### WHAT YOU NEED TO DO
Quote the records that follow in full, leaving the pictures out.

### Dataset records
┄┄┄┄┄┄
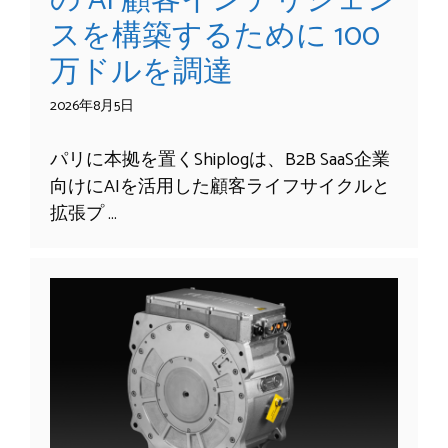
の AI 顧客インテリジェン
スを構築するために 100
万ドルを調達
2026年8月5日
パリに本拠を置くShiplogは、B2B SaaS企業
向けにAIを活用した顧客ライフサイクルと
拡張プ …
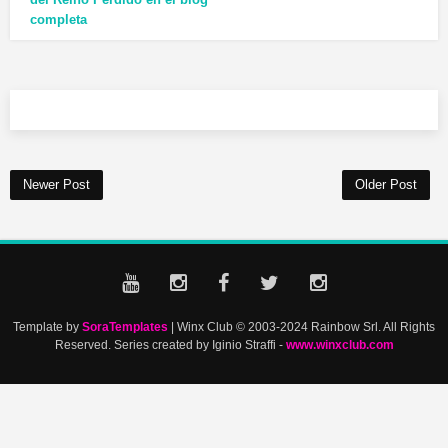
completa
Newer Post
Older Post
Template by
SoraTemplates
| Winx Club © 2003-2024 Rainbow Srl. All Rights
Reserved. Series created by Iginio Straffi -
www.winxclub.com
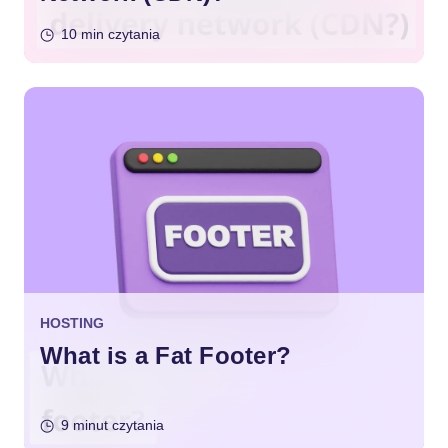
10 min czytania
HOSTING
What is a Fat Footer?
9 minut czytania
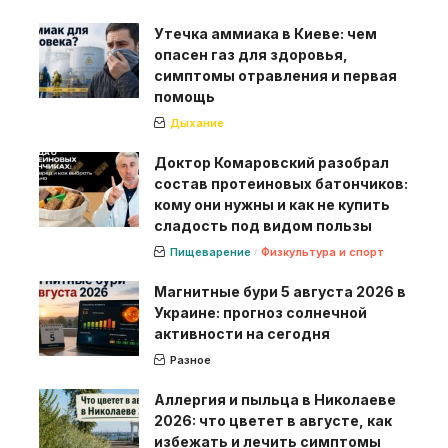
Утечка аммиака в Киеве: чем
опасен газ для здоровья,
симптомы отравления и первая
помощь
Дыхание
Доктор Комаровский разобрал
состав протеиновых батончиков:
кому они нужны и как не купить
сладость под видом пользы
Пищеварение
Физкультура и спорт
Магнитные бури 5 августа 2026 в
Украине: прогноз солнечной
активности на сегодня
Разное
Аллергия и пыльца в Николаеве
2026: что цветет в августе, как
избежать и лечить симптомы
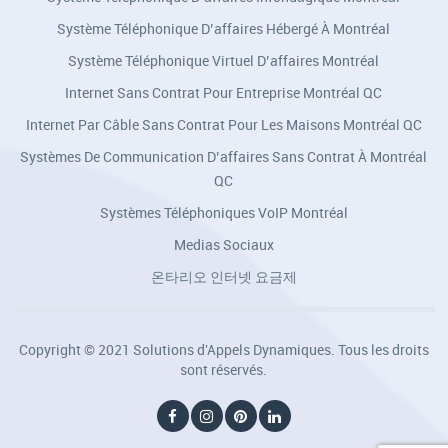
Système Téléphonique D’affaires Hébergé À Montréal
Système Téléphonique Virtuel D’affaires Montréal
Internet Sans Contrat Pour Entreprise Montréal QC
Internet Par Câble Sans Contrat Pour Les Maisons Montréal QC
Systèmes De Communication D’affaires Sans Contrat À Montréal
QC
Systèmes Téléphoniques VoIP Montréal
Medias Sociaux
온타리오 인터넷 요금제
Copyright © 2021 Solutions d'Appels Dynamiques. Tous les droits
sont réservés.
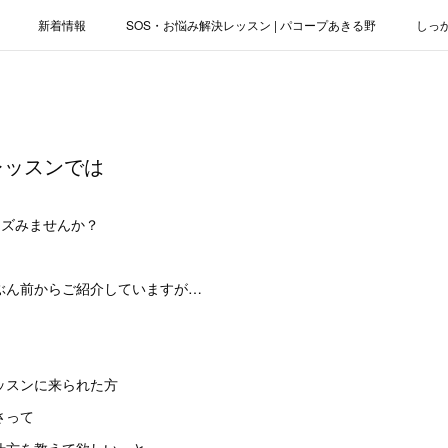
新着情報
SOS・お悩み解決レッスン | パコープあきる野
しっ
お役立ちブログ | スマホ・パソコン
会社概要
レッスンでは
レンズみませんか？
ぶん前からご紹介していますが…
ッスンに来られた方
さって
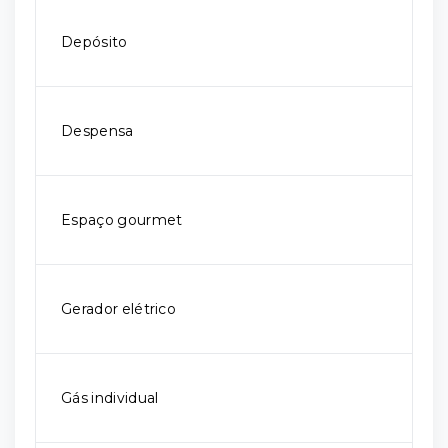
Depósito
Despensa
Espaço gourmet
Gerador elétrico
Gás individual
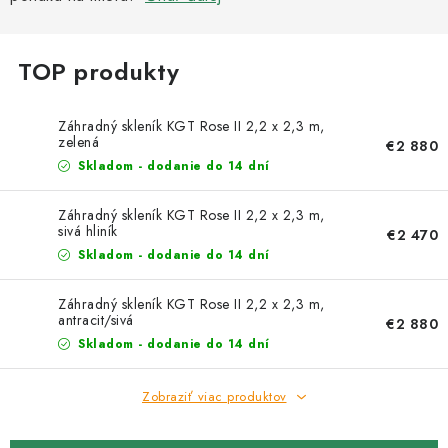
Kachle
Záhradný skleník KGT Rose II 2,2 x 2,3 m,
zelená
€2 880
Skladom - dodanie do 14 dní
Záhradný skleník KGT Rose II 2,2 x 2,3 m,
sivá hliník
€2 470
Skladom - dodanie do 14 dní
Záhradný skleník KGT Rose II 2,2 x 2,3 m,
antracit/sivá
€2 880
Skladom - dodanie do 14 dní
Zobraziť viac produktov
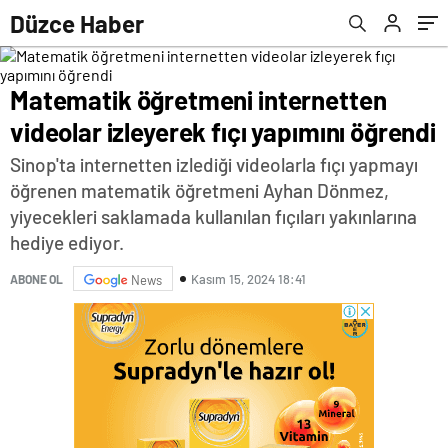
Düzce Haber
Matematik öğretmeni internetten
videolar izleyerek fıçı yapımını öğrendi
Sinop'ta internetten izlediği videolarla fıçı yapmayı
öğrenen matematik öğretmeni Ayhan Dönmez,
yiyecekleri saklamada kullanılan fıçıları yakınlarına
hediye ediyor.
Kasım 15, 2024 18:41
ABONE OL
News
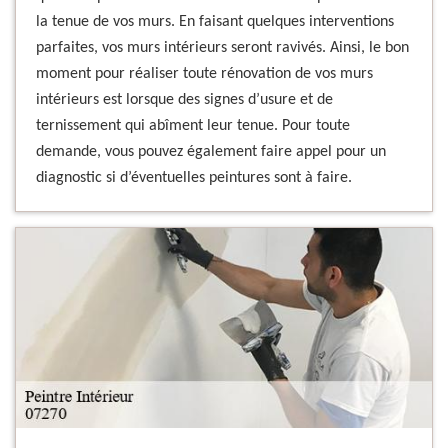
la tenue de vos murs. En faisant quelques interventions
parfaites, vos murs intérieurs seront ravivés. Ainsi, le bon
moment pour réaliser toute rénovation de vos murs
intérieurs est lorsque des signes d’usure et de
ternissement qui abîment leur tenue. Pour toute
demande, vous pouvez également faire appel pour un
diagnostic si d’éventuelles peintures sont à faire.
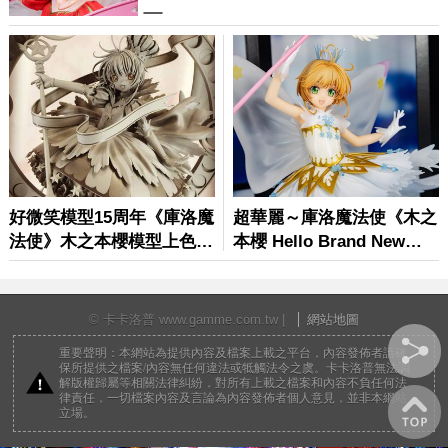
© 卡卡洛普 www.gamme.com.tw |
網站地圖
重要聲明：本網站為提供內容及檔案上載之平台，內容發佈者請確
保所提供之檔案/內容無任何違法或牴觸法令之虞。卡卡洛普無法調
解版權歸屬等相關法律糾紛，對所有上載之檔案和內容不負任何法
律責任，一切檔案內容及言論為內容發佈者個人意見，並非本網站
立場。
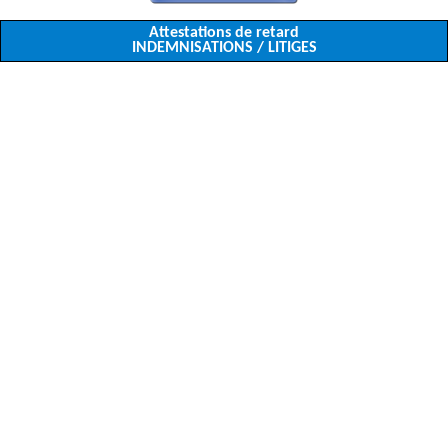
Attestations de retard
INDEMNISATIONS / LITIGES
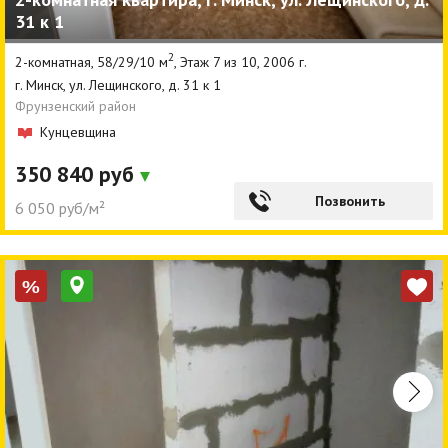
31 к 1
Агентства
2
2-комнатная, 58/29/10 м
, Этаж 7 из 10, 2006 г.
Ремонт квартир
г. Минск, ул. Лещинского, д. 31 к 1
Фрунзенский район
Грузовое такси
Кунцевщина
Способы оплаты
350 840 руб
Реклама на сайте
Позвонить
6 050 руб/м²
%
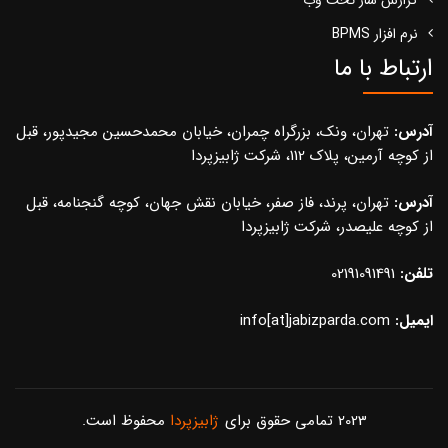
نرم افزار BPMS
ارتباط با ما
آدرس:
تهران، ونک، بزرگراه چمران، خیابان محمدحسین مجیدپور، قبل
از کوچه آرمین، پلاک 112، شرکت ژابیزپردا
آدرس:
تهران، پرند، فاز صفر، خیابان نقش جهان، کوچه گنجنامه، قبل
از کوچه علیصدر، شرکت ژابیزپردا
تلفن:
02191091491
ایمیل:
info[at]jabizparda.com
2023 تمامی حقوق برای
ژابیزپردا
محفوظ است.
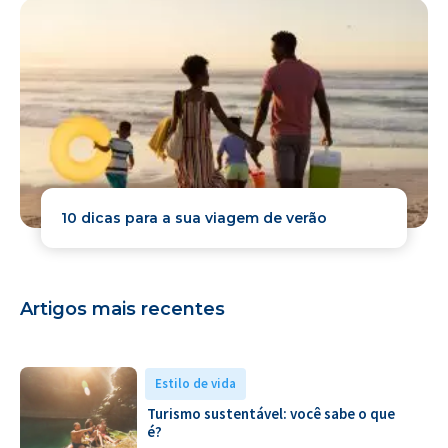
10 dicas para a sua viagem de verão
Artigos mais recentes
Estilo de vida
Turismo sustentável: você sabe o que
é?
┄┄┄┄┄┄
### ANSWER TO THE EXERCISE
の AI 顧客インテリジェン
スを構築するために 100
万ドルを調達
2026年8月5日
パリに本拠を置くShiplogは、B2B SaaS企業
向けにAIを活用した顧客ライフサイクルと
拡張プ …
completa
Newer Post
Older Post
Template by
SoraTemplates
| Winx Club © 2003-2024 Rainbow Srl. All Rights
Reserved. Series created by Iginio Straffi -
www.winxclub.com
10 min czytania
HOSTING
What is a Fat Footer?
9 minut czytania
Утечка аммиака в Киеве: чем
опасен газ для здоровья,
симптомы отравления и первая
помощь
Дыхание
Доктор Комаровский разобрал
состав протеиновых батончиков:
кому они нужны и как не купить
сладость под видом пользы
Пищеварение
Физкультура и спорт
Магнитные бури 5 августа 2026 в
Украине: прогноз солнечной
активности на сегодня
Разное
Аллергия и пыльца в Николаеве
2026: что цветет в августе, как
избежать и лечить симптомы
Système Téléphonique D’affaires Hébergé À Montréal
Système Téléphonique Virtuel D’affaires Montréal
Internet Sans Contrat Pour Entreprise Montréal QC
Internet Par Câble Sans Contrat Pour Les Maisons Montréal QC
Systèmes De Communication D’affaires Sans Contrat À Montréal
QC
Systèmes Téléphoniques VoIP Montréal
Medias Sociaux
온타리오 인터넷 요금제
Copyright © 2021 Solutions d'Appels Dynamiques. Tous les droits
sont réservés.
新着情報
SOS・お悩み解決レッスン | パコープあきる野
しっ
お役立ちブログ | スマホ・パソコン
会社概要
レッスンでは
レンズみませんか？
ぶん前からご紹介していますが…
ッスンに来られた方
さって
Depósito
Despensa
Espaço gourmet
Gerador elétrico
Gás individual
Kachle
Záhradný skleník KGT Rose II 2,2 x 2,3 m,
zelená
€2 880
Skladom - dodanie do 14 dní
Záhradný skleník KGT Rose II 2,2 x 2,3 m,
sivá hliník
€2 470
Skladom - dodanie do 14 dní
Záhradný skleník KGT Rose II 2,2 x 2,3 m,
antracit/sivá
€2 880
Skladom - dodanie do 14 dní
Zobraziť viac produktov
Düzce Haber
Matematik öğretmeni internetten
videolar izleyerek fıçı yapımını öğrendi
Sinop'ta internetten izlediği videolarla fıçı yapmayı
öğrenen matematik öğretmeni Ayhan Dönmez,
yiyecekleri saklamada kullanılan fıçıları yakınlarına
hediye ediyor.
Kasım 15, 2024 18:41
ABONE OL
News
la tenue de vos murs. En faisant quelques interventions
parfaites, vos murs intérieurs seront ravivés. Ainsi, le bon
moment pour réaliser toute rénovation de vos murs
intérieurs est lorsque des signes d’usure et de
ternissement qui abîment leur tenue. Pour toute
demande, vous pouvez également faire appel pour un
diagnostic si d’éventuelles peintures sont à faire.
© 卡卡洛普 www.gamme.com.tw |
網站地圖
重要聲明：本網站為提供內容及檔案上載之平台，內容發佈者請確
保所提供之檔案/內容無任何違法或牴觸法令之虞。卡卡洛普無法調
解版權歸屬等相關法律糾紛，對所有上載之檔案和內容不負任何法
律責任，一切檔案內容及言論為內容發佈者個人意見，並非本網站
立場。
Attestations de retard
INDEMNISATIONS / LITIGES
31 к 1
Агентства
2
2-комнатная, 58/29/10 м
, Этаж 7 из 10, 2006 г.
Ремонт квартир
г. Минск, ул. Лещинского, д. 31 к 1
Фрунзенский район
Грузовое такси
Кунцевщина
Способы оплаты
350 840 руб
Реклама на сайте
Позвонить
6 050 руб/м²
%
نرم افزار BPMS
ارتباط با ما
آدرس:
تهران، ونک، بزرگراه چمران، خیابان محمدحسین مجیدپور، قبل
از کوچه آرمین، پلاک 112، شرکت ژابیزپردا
آدرس:
تهران، پرند، فاز صفر، خیابان نقش جهان، کوچه گنجنامه، قبل
از کوچه علیصدر، شرکت ژابیزپردا
تلفن:
02191091491
ایمیل:
info[at]jabizparda.com
2023 تمامی حقوق برای
ژابیزپردا
محفوظ است.
10 dicas para a sua viagem de verão
Artigos mais recentes
Estilo de vida
Turismo sustentável: você sabe o que
é?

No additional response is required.